** Opening Material shown block **

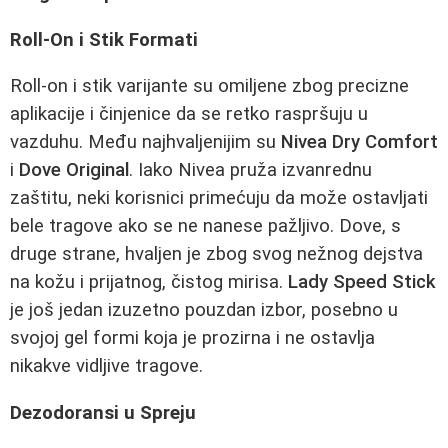
Roll-On i Stik Formati
Roll-on i stik varijante su omiljene zbog precizne
aplikacije i činjenice da se retko raspršuju u
vazduhu. Među najhvaljenijim su
Nivea Dry Comfort
i
Dove Original
. Iako Nivea pruža izvanrednu
zaštitu, neki korisnici primećuju da može ostavljati
bele tragove ako se ne nanese pažljivo. Dove, s
druge strane, hvaljen je zbog svog nežnog dejstva
na kožu i prijatnog, čistog mirisa.
Lady Speed Stick
je još jedan izuzetno pouzdan izbor, posebno u
svojoj gel formi koja je prozirna i ne ostavlja
nikakve vidljive tragove.
Dezodoransi u Spreju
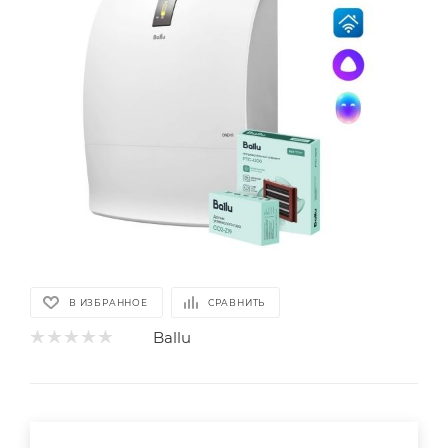
В ИЗБРАННОЕ
СРАВНИТЬ
Ballu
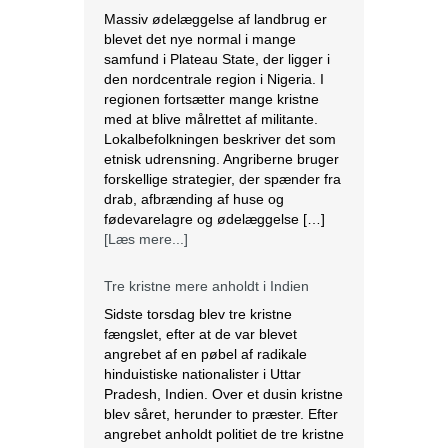
Massiv ødelæggelse af landbrug er
blevet det nye normal i mange
samfund i Plateau State, der ligger i
den nordcentrale region i Nigeria. I
regionen fortsætter mange kristne
med at blive målrettet af militante.
Lokalbefolkningen beskriver det som
etnisk udrensning. Angriberne bruger
forskellige strategier, der spænder fra
drab, afbrænding af huse og
fødevarelagre og ødelæggelse […]
[Læs mere...]
Tre kristne mere anholdt i Indien
Sidste torsdag blev tre kristne
fængslet, efter at de var blevet
angrebet af en pøbel af radikale
hinduistiske nationalister i Uttar
Pradesh, Indien. Over et dusin kristne
blev såret, herunder to præster. Efter
angrebet anholdt politiet de tre kristne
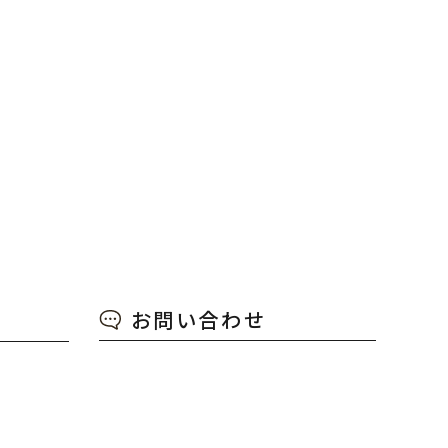
お問い合わせ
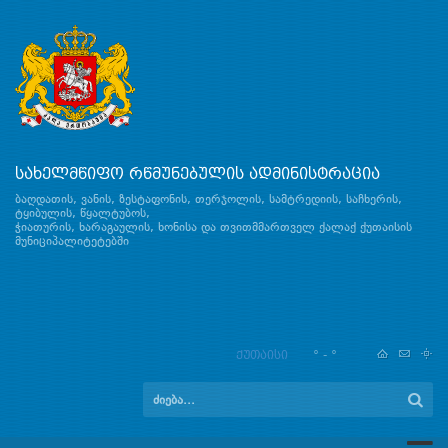
სახელმწიფო რწმუნებულის ადმინისტრაცია
ბაღდათის, ვანის, ზესტაფონის, თერჯოლის, სამტრედიის, საჩხერის,
ტყიბულის, წყალტუბოს,
ჭიათურის, ხარაგაულის, ხონისა და თვითმმართველ ქალაქ ქუთაისის
მუნიციპალიტეტებში
ქუთაისი
° - °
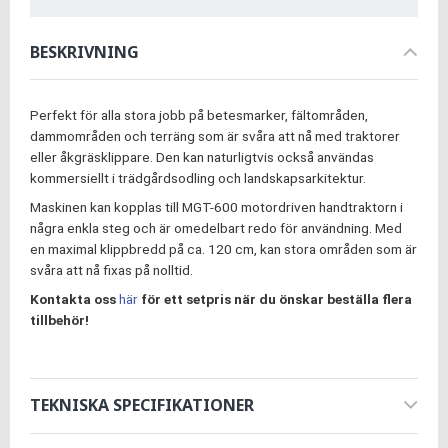
BESKRIVNING
Perfekt för alla stora jobb på betesmarker, fältområden,
dammområden och terräng som är svåra att nå med traktorer
eller åkgräsklippare. Den kan naturligtvis också användas
kommersiellt i trädgårdsodling och landskapsarkitektur.
Maskinen kan kopplas till MGT-600 motordriven handtraktorn i
några enkla steg och är omedelbart redo för användning. Med
en maximal klippbredd på ca. 120 cm, kan stora områden som är
svåra att nå fixas på nolltid.
Kontakta oss
här
för ett setpris när du önskar beställa flera
tillbehör!
TEKNISKA SPECIFIKATIONER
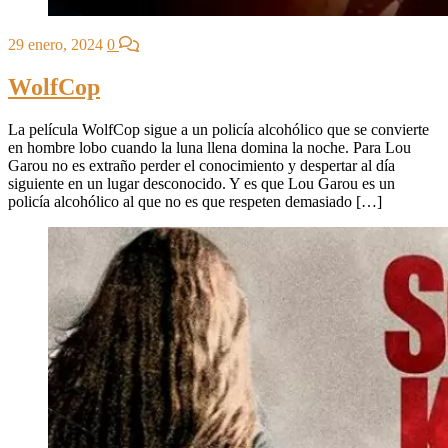
29 enero, 2024
0
WolfCop
La película WolfCop sigue a un policía alcohólico que se convierte
en hombre lobo cuando la luna llena domina la noche. Para Lou
Garou no es extraño perder el conocimiento y despertar al día
siguiente en un lugar desconocido. Y es que Lou Garou es un
policía alcohólico al que no es que respeten demasiado […]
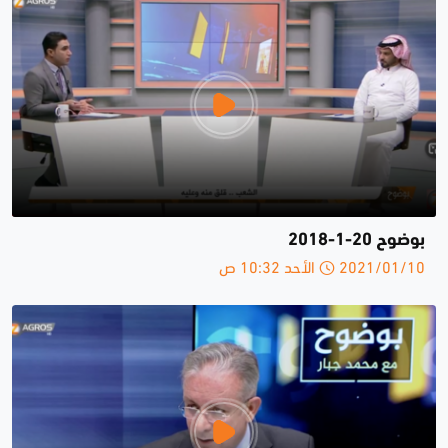
بوضوح 20-1-2018
2021/01/10 الأحد 10:32 ص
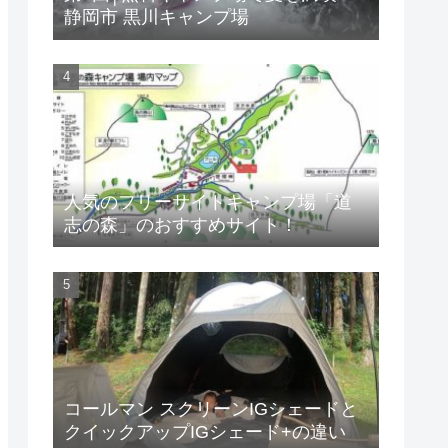
静岡市 黒川キャンプ場
人気のフリーサイトキャンプ場「道
志の森」のおすすめサイト！
コールマン スクリーンIGシェードと
クイックアップIGシェード+の違い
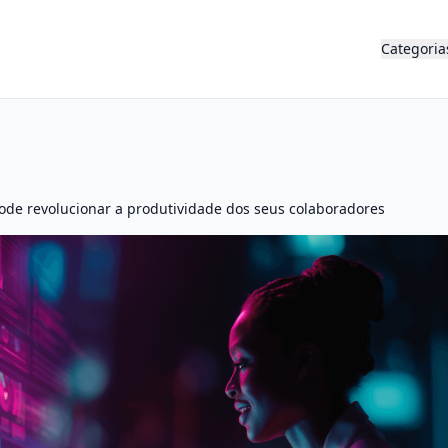
Categoria
ode revolucionar a produtividade dos seus colaboradores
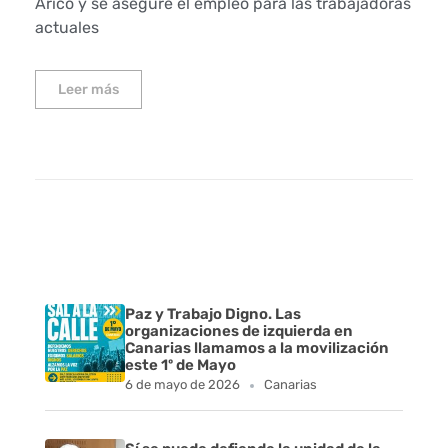
Arico y se asegure el empleo para las trabajadoras
actuales
Leer más
Paz y Trabajo Digno. Las
organizaciones de izquierda en
Canarias llamamos a la movilización
este 1º de Mayo
6 de mayo de 2026
Canarias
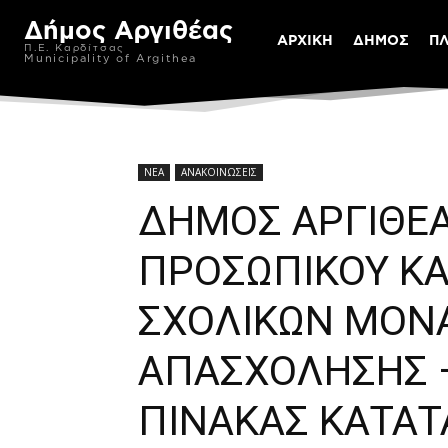
Δήμος Αργιθέας
ΑΡΧΙΚΗ
ΔΗΜΟΣ
Π
Π.Ε. Καρδίτσας
Municipality of Argithea
ΝΕΑ
ΑΝΑΚΟΙΝΩΣΕΙΣ
ΔΗΜΟΣ ΑΡΓΙΘΕ
ΠΡΟΣΩΠΙΚΟΥ Κ
ΣΧΟΛΙΚΩΝ ΜΟΝ
ΑΠΑΣΧΟΛΗΣΗΣ 
ΠΙΝΑΚΑΣ ΚΑΤΑ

** Closing Material shown block **

Problem details:
Reproduce exactly the lines above that run from the one with "მუნიციპალიტეტებში" to the one with "コールマン スクリーンIGシェードと", both included, leaving pictures out.

Solution for this task:
მუნიციპალიტეტებში
ქუთაისი
° - °
BESKRIVNING
Perfekt för alla stora jobb på betesmarker, fältområden,
dammområden och terräng som är svåra att nå med traktorer
eller åkgräsklippare. Den kan naturligtvis också användas
kommersiellt i trädgårdsodling och landskapsarkitektur.
Maskinen kan kopplas till MGT-600 motordriven handtraktorn i
några enkla steg och är omedelbart redo för användning. Med
en maximal klippbredd på ca. 120 cm, kan stora områden som är
svåra att nå fixas på nolltid.
Kontakta oss
här
för ett setpris när du önskar beställa flera
tillbehör!
TEKNISKA SPECIFIKATIONER
29 enero, 2024
0
WolfCop
La película WolfCop sigue a un policía alcohólico que se convierte
en hombre lobo cuando la luna llena domina la noche. Para Lou
Garou no es extraño perder el conocimiento y despertar al día
siguiente en un lugar desconocido. Y es que Lou Garou es un
policía alcohólico al que no es que respeten demasiado […]
بوضوح 20-1-2018
2021/01/10 الأحد 10:32 ص
静岡市 黒川キャンプ場
人気のフリーサイトキャンプ場「道
志の森」のおすすめサイト！
コールマン スクリーンIGシェードと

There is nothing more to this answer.